TRY IT: Any picture among the records should be left out, please; retype the rest exactly.

====== AVAILABLE RECORDS

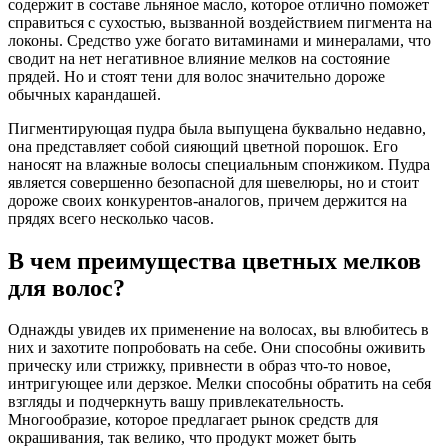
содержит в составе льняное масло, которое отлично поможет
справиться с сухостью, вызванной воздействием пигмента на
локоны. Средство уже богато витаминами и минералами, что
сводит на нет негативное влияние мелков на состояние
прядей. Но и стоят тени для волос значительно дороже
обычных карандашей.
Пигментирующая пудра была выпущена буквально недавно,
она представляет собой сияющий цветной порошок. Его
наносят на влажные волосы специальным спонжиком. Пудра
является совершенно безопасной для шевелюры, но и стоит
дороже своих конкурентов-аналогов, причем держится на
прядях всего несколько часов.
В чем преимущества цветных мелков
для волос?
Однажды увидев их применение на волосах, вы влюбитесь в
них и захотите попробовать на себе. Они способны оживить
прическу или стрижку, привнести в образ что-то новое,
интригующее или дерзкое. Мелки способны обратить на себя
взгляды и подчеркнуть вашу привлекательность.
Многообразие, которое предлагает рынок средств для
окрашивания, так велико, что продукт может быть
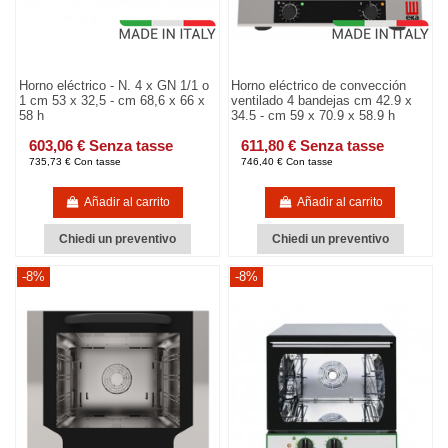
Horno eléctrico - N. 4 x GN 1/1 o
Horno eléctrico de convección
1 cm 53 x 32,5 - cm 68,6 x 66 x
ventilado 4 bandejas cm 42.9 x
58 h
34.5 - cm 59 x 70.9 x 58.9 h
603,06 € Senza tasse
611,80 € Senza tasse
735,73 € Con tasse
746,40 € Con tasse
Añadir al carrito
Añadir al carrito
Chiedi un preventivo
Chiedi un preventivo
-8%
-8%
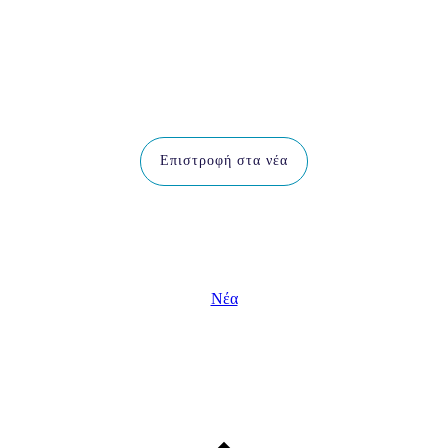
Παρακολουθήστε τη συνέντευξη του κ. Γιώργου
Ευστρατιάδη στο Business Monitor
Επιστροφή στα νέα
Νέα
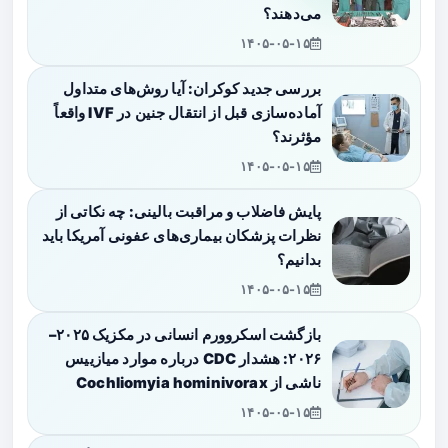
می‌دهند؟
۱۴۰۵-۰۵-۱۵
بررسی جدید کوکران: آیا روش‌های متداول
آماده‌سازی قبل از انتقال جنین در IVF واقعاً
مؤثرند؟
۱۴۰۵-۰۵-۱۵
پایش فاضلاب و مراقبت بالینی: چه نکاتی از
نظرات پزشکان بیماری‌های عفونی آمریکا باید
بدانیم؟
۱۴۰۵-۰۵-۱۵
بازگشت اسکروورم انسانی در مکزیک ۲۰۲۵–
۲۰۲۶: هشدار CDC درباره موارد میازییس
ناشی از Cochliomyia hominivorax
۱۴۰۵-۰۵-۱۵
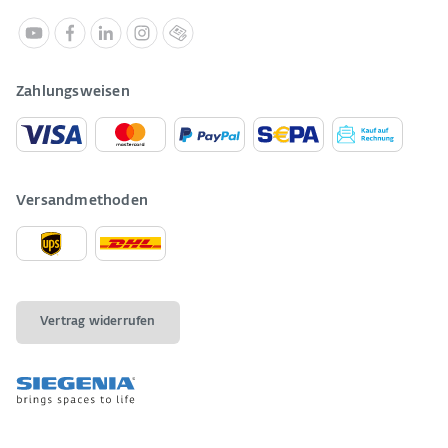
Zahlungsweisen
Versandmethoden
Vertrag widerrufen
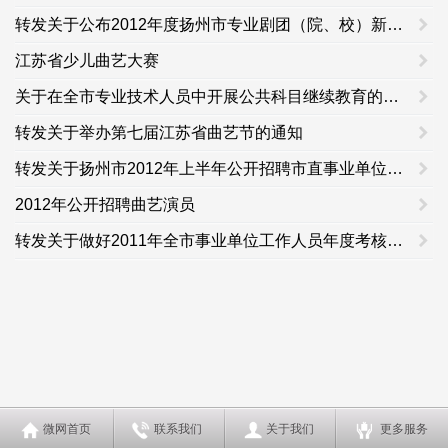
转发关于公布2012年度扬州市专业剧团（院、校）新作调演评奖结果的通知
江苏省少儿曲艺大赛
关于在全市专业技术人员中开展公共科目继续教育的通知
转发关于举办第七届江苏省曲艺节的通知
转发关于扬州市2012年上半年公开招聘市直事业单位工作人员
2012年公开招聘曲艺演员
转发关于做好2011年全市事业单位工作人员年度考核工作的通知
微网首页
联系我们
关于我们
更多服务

============

OUTPUT:
содержит в составе льняное масло, которое отлично поможет
справиться с сухостью, вызванной воздействием пигмента на
локоны. Средство уже богато витаминами и минералами, что
сводит на нет негативное влияние мелков на состояние
прядей. Но и стоят тени для волос значительно дороже
обычных карандашей.
Пигментирующая пудра была выпущена буквально недавно,
она представляет собой сияющий цветной порошок. Его
наносят на влажные волосы специальным спонжиком. Пудра
является совершенно безопасной для шевелюры, но и стоит
дороже своих конкурентов-аналогов, причем держится на
прядях всего несколько часов.
В чем преимущества цветных мелков
для волос?
Однажды увидев их применение на волосах, вы влюбитесь в
них и захотите попробовать на себе. Они способны оживить
прическу или стрижку, привнести в образ что-то новое,
интригующее или дерзкое. Мелки способны обратить на себя
взгляды и подчеркнуть вашу привлекательность.
Многообразие, которое предлагает рынок средств для
окрашивания, так велико, что продукт может быть
Horno eléctrico - N. 4 x GN 1/1 o
Horno eléctrico de convección
1 cm 53 x 32,5 - cm 68,6 x 66 x
ventilado 4 bandejas cm 42.9 x
58 h
34.5 - cm 59 x 70.9 x 58.9 h
603,06 € Senza tasse
611,80 € Senza tasse
735,73 € Con tasse
746,40 € Con tasse
Añadir al carrito
Añadir al carrito
Chiedi un preventivo
Chiedi un preventivo
-8%
-8%
Παρακολουθήστε τη συνέντευξη του κ. Γιώργου
Ευστρατιάδη στο Business Monitor
Επιστροφή στα νέα
Νέα
می‌دهند؟
۱۴۰۵-۰۵-۱۵
بررسی جدید کوکران: آیا روش‌های متداول
آماده‌سازی قبل از انتقال جنین در IVF واقعاً
مؤثرند؟
۱۴۰۵-۰۵-۱۵
پایش فاضلاب و مراقبت بالینی: چه نکاتی از
نظرات پزشکان بیماری‌های عفونی آمریکا باید
بدانیم؟
۱۴۰۵-۰۵-۱۵
بازگشت اسکروورم انسانی در مکزیک ۲۰۲۵–
۲۰۲۶: هشدار CDC درباره موارد میازییس
ناشی از Cochliomyia hominivorax
۱۴۰۵-۰۵-۱۵
Zahlungsweisen
Versandmethoden
Vertrag widerrufen
转发关于公布2012年度扬州市专业剧团（院、校）新作调演评奖结果的通知
江苏省少儿曲艺大赛
关于在全市专业技术人员中开展公共科目继续教育的通知
转发关于举办第七届江苏省曲艺节的通知
转发关于扬州市2012年上半年公开招聘市直事业单位工作人员
2012年公开招聘曲艺演员
转发关于做好2011年全市事业单位工作人员年度考核工作的通知
微网首页
联系我们
关于我们
更多服务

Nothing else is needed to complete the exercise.